O que foi que aconteceu? Essa não é a tua questão, mas sabes que queres mais. Agora que estás quente, sentes-te com frio; agora que as coisas deixaram de te incomodar, passaram a incomodar-te (?). Estarás mesmo tu com frio? Incomodar-te-ão mesmo as coisas? Isso é uma incógnita, mas é assim que te sentes e sentes que precisas de te sentir assim: quente, com comodidade nas tuas certezas. (Mas será assim que tu te QUERES sentir?)
Não tarda, vês o teu caminho desabar; não tarda, vês um poço sem fundo, não tarda, estás numa luz indistinta, numa clausura existencial medonha; não tarda, choras. Não é para menos! Não há-de tardar muito, também, até que fiquem com pena de ti.
Não tarda, não foi nada.
(Mas custa a tardar, tem, até, tardado em tardar ultimamente. Não há-de tardar muito até chegar o dia em que quando tardar, já será tarde demais).

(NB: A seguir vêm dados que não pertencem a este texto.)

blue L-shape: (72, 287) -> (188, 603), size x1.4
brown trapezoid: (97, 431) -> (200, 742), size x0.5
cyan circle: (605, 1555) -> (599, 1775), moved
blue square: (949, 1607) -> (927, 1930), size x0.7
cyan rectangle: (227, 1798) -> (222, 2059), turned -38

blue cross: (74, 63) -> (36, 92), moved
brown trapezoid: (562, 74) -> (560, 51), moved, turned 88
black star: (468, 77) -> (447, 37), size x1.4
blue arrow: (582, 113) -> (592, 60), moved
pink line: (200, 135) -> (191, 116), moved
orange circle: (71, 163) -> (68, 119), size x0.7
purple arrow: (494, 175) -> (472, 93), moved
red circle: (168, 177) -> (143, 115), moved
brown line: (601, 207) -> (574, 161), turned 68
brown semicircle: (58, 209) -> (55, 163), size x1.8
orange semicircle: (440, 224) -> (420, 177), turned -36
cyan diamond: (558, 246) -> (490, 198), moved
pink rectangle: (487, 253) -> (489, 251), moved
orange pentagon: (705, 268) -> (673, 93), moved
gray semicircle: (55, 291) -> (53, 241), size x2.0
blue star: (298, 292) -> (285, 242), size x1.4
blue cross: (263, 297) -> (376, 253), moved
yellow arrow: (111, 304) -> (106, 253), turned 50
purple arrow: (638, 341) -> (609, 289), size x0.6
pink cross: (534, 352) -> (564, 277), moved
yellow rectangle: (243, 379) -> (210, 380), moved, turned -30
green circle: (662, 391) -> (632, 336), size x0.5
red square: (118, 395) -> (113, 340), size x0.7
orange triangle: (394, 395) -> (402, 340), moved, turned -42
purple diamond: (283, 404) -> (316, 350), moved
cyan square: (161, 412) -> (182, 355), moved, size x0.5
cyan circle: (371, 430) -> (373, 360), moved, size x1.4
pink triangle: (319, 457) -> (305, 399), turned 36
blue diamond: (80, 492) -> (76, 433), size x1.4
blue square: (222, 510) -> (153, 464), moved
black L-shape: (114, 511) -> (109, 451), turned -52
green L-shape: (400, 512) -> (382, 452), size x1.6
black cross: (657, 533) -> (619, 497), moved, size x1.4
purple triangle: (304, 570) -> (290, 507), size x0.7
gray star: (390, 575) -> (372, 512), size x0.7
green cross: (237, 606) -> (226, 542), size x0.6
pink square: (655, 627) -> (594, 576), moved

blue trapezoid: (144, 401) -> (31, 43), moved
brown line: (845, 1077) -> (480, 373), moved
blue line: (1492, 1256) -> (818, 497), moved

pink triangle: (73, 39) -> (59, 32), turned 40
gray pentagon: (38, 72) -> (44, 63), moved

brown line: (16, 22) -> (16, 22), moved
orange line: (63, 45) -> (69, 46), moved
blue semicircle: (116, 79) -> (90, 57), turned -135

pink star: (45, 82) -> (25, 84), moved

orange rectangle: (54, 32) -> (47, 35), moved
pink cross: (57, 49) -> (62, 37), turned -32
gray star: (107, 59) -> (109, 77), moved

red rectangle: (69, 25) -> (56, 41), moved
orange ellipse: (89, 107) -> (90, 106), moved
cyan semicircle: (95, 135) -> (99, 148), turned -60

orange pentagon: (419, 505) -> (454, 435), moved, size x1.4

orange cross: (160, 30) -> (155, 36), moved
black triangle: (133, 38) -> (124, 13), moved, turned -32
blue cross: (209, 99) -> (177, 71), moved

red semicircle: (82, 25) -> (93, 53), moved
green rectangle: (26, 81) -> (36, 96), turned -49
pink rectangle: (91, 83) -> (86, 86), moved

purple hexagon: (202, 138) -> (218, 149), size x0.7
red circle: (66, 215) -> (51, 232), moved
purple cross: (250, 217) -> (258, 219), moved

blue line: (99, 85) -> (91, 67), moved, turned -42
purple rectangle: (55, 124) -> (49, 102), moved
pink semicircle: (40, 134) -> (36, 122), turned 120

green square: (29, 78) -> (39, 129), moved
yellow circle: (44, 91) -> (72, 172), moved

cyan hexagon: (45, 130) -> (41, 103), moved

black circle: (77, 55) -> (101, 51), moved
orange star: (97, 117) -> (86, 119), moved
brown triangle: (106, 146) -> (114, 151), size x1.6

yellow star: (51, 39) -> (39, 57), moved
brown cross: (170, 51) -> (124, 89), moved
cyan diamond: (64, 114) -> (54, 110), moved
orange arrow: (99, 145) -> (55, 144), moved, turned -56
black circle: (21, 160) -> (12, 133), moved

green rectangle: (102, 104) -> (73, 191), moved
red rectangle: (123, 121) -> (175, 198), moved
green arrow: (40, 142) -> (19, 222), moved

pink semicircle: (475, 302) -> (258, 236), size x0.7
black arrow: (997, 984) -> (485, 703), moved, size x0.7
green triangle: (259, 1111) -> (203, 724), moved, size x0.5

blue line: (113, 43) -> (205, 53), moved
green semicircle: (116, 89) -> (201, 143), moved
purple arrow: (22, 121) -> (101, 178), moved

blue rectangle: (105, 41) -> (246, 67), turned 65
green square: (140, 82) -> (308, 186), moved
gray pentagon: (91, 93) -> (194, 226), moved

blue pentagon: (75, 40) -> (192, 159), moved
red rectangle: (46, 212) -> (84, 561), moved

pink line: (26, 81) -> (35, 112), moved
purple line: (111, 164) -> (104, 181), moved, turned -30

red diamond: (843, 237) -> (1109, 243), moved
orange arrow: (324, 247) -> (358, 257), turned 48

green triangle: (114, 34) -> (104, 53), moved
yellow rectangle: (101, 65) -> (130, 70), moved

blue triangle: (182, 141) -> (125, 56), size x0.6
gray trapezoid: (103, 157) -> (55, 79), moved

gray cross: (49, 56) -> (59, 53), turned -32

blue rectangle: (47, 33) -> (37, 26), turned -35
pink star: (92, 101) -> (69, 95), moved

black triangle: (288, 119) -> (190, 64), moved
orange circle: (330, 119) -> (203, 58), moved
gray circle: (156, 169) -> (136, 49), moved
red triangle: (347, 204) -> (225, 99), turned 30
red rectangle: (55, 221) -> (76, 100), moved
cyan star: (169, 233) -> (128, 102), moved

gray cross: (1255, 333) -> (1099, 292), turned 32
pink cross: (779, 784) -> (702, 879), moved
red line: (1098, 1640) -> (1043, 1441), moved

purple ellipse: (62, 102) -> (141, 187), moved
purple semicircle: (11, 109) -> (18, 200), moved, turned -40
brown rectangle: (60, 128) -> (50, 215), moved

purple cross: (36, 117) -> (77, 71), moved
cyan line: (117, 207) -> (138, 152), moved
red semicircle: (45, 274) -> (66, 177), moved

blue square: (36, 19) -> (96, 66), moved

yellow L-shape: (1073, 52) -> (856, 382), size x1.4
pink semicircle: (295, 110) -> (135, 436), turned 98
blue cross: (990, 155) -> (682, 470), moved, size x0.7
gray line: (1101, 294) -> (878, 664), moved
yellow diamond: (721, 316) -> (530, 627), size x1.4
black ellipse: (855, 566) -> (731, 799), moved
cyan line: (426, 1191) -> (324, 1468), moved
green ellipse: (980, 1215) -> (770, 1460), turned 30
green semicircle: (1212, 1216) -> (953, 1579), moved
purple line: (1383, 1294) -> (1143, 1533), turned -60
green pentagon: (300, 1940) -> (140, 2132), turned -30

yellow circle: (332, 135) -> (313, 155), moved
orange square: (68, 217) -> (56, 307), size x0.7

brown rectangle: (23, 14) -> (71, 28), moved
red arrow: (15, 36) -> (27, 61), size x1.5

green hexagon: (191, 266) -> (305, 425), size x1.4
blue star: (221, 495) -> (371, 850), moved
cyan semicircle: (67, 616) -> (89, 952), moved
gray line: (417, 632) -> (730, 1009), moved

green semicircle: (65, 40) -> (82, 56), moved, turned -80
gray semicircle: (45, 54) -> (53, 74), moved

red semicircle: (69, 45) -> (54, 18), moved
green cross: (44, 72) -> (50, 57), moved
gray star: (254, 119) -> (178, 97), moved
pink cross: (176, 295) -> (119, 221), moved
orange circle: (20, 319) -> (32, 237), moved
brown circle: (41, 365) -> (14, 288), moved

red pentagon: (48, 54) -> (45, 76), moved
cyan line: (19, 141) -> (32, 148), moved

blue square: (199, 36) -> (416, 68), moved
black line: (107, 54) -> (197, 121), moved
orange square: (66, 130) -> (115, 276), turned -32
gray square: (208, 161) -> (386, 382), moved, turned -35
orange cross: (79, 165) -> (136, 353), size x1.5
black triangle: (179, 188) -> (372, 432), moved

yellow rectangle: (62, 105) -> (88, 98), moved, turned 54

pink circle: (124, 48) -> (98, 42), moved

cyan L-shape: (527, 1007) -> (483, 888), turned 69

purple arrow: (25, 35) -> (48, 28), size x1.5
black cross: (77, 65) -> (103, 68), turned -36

Que alegria, que êxtase, que realização: estás quente; ficarás quente. Para sempre! Sim! Oh, mas que universo de saídas! Que universo de alavancas que te erguem! Que universo de sensações inesquecíveis! Que universo de momentos perpetuados num oceano temporal! Vive, dá o teu melhor! Sobe, força, só mais um pouco! Estás mesmo a chegar!
Mas não chegas.
Sobre o fracasso, choras.
Já se faz tarde no Inverno da vida e há gelo na rua. Estás com frio outra vez e já é bem “Hora de cuspir palavras”, pensas tu. (…) Sim, estás a ficar mais quente mais uma vez! Isso mesmo, que maravilha! Que mina de ouro virgem! Que grata esta tua situação!
Nunca te soube tão bem um profundo escarro de palavras, confessa…
Sobe-me um arrepio súbito pelas costas. Preocupem-se, aqueçam-me, depressa! Rápido, que morro de hipotermia. Que ironia!
Preparem as mantinhas que o cobrador está com frio.